As he starts reluctantly spending time with Chloé, she takes delight in telling him every ghostly urban myth about the lake, warming to him as he gets intrigued by the stories. They start hanging out more, and he begins to get romantically infatuated in the way any straight teenage boy, given the chance to hang out with an older girl, would––gradually realizing that his first experience of something approaching love will be far more haunting than any ghost story could ever prove. It’s a testament to Falcon Lake that, when the reasoning for its unusual gothic style becomes apparent, it doesn’t become any less affecting, despite the bluntness of the genre metaphor. This is also aided by Kristof Brandl’s gorgeous 16mm cinematography, which maintains the eerie visual qualities of gothic horror long after the story itself deviates from those spookier leanings to fully embrace those of a more straightforward (if no less arresting) coming-of-age heartbreaker.

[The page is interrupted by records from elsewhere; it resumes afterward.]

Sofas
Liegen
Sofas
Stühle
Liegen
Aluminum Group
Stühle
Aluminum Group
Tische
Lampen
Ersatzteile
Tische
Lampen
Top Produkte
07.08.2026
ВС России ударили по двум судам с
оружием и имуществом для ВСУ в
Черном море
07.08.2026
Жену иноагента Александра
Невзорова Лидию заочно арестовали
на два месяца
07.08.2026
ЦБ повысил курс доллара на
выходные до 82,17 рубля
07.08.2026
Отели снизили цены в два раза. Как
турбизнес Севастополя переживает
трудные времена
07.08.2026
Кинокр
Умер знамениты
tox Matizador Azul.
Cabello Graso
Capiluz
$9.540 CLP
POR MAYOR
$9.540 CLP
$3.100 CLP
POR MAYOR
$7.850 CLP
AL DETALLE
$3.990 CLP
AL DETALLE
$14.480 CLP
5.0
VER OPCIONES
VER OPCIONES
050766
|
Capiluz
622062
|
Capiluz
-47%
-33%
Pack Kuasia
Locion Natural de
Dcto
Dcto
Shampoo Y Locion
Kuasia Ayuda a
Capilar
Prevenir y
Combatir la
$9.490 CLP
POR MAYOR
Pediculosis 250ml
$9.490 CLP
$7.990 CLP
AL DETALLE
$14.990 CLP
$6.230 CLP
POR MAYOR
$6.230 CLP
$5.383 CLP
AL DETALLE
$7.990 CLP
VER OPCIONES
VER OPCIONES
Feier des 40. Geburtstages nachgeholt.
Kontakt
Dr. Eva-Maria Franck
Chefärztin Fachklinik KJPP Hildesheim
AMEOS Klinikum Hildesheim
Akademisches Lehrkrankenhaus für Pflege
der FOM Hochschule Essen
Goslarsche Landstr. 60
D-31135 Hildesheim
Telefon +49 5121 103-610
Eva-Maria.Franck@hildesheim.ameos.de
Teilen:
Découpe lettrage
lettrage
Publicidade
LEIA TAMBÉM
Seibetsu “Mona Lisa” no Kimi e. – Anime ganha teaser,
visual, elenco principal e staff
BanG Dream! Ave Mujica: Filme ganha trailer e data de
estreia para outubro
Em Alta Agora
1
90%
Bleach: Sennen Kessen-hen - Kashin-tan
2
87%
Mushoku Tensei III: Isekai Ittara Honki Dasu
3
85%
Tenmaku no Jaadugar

Le Bon’s film is adapted from the 2017 graphic novel Une sœur by Bastien Vivès, who co-wrote the screenplay with the director and François Choquet. The author has said that work was inspired by his own teenage awkwardness, how he wished he had an elder sister figure to look up to while growing up––a connection linking the two central characters which is far knottier in this iteration. It’s to the credit of Le Bon and her screenwriters that, despite transforming the female lead into an object of male affection typical for this genre, she is never reductively viewed as a mere figure of teenage hormonal infatuation. In their earliest meetings Chloé views Bastien as a non-threatening younger sibling she can hang out with, the opposite of the boorish boys closer to her own age who view her only as a potential sexual conquest. Realizing this awkward teen is starting to fall for her, she starts playing games just to see how far he will go, her casual approach to joking about sex making her blind to just how formative any sex-adjacent experience would be for someone of that younger age. 

Which isn’t to say Falcon Lake dances around a problematic age-gap minefield, so attuned to characters in two very different awkward stages of adolescence that their drifting apart proves even more incisively written than their blossoming friendship. Welcomed into Chloé’s friendship circle, Bastien begins lying about the nature of their relationship in a way that drags up past heartbreak––a reminder that he isn’t quite as mature as he makes himself out. Within what is one of the more problematic narrative tropes of this teen-oriented genre (the teenage boy and the older girl), Le Bon and her screenwriters land on something painfully, embarrassingly believable to help drag a trope kicking and screaming back to Earth. There’s something quietly powerful about the understated way it subverts one of the coming-of-age movie’s most unfortunately idealized clichés. 

Above all else, Le Bon’s debut showcases a playful spirit behind the camera: one eager to blend opposing genres, to find something authentically heartfelt beneath the tropes and gothic artifice. It’s a small Lake that I hope makes a big splash.

Falcon Lake opens in theaters on June 2 and arrives digitally on June 13.